(Stored data entries)
BEGIN

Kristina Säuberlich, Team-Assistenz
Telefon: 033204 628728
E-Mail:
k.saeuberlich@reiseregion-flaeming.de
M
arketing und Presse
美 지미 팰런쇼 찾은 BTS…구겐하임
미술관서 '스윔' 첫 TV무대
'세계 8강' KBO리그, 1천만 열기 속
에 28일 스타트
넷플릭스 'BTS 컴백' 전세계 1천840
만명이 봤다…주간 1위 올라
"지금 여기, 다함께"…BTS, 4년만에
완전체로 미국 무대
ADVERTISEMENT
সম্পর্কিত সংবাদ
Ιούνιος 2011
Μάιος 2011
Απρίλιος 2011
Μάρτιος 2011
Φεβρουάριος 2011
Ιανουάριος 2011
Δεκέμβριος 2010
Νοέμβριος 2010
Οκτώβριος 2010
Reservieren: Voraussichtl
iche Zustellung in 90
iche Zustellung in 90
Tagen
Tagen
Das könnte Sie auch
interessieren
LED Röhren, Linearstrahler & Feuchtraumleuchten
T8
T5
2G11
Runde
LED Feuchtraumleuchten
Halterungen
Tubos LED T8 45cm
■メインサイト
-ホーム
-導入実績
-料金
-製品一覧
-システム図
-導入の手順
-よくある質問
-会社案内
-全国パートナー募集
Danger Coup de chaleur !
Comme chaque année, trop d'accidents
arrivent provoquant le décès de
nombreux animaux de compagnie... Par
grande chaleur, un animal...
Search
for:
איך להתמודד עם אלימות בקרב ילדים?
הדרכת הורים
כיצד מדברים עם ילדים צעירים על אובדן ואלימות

END

▶ WHAT IS NEEDED:
Write out the data above once more, exactly as it stands.

▶ SOLVED PROBLEM:
Kristina Säuberlich, Team-Assistenz
Telefon: 033204 628728
E-Mail:
k.saeuberlich@reiseregion-flaeming.de
M
arketing und Presse
美 지미 팰런쇼 찾은 BTS…구겐하임
미술관서 '스윔' 첫 TV무대
'세계 8강' KBO리그, 1천만 열기 속
에 28일 스타트
넷플릭스 'BTS 컴백' 전세계 1천840
만명이 봤다…주간 1위 올라
"지금 여기, 다함께"…BTS, 4년만에
완전체로 미국 무대
ADVERTISEMENT
সম্পর্কিত সংবাদ
Ιούνιος 2011
Μάιος 2011
Απρίλιος 2011
Μάρτιος 2011
Φεβρουάριος 2011
Ιανουάριος 2011
Δεκέμβριος 2010
Νοέμβριος 2010
Οκτώβριος 2010
Reservieren: Voraussichtl
iche Zustellung in 90
iche Zustellung in 90
Tagen
Tagen
Das könnte Sie auch
interessieren
LED Röhren, Linearstrahler & Feuchtraumleuchten
T8
T5
2G11
Runde
LED Feuchtraumleuchten
Halterungen
Tubos LED T8 45cm
■メインサイト
-ホーム
-導入実績
-料金
-製品一覧
-システム図
-導入の手順
-よくある質問
-会社案内
-全国パートナー募集
Danger Coup de chaleur !
Comme chaque année, trop d'accidents
arrivent provoquant le décès de
nombreux animaux de compagnie... Par
grande chaleur, un animal...
Search
for:
איך להתמודד עם אלימות בקרב ילדים?
הדרכת הורים
כיצד מדברים עם ילדים צעירים על אובדן ואלימות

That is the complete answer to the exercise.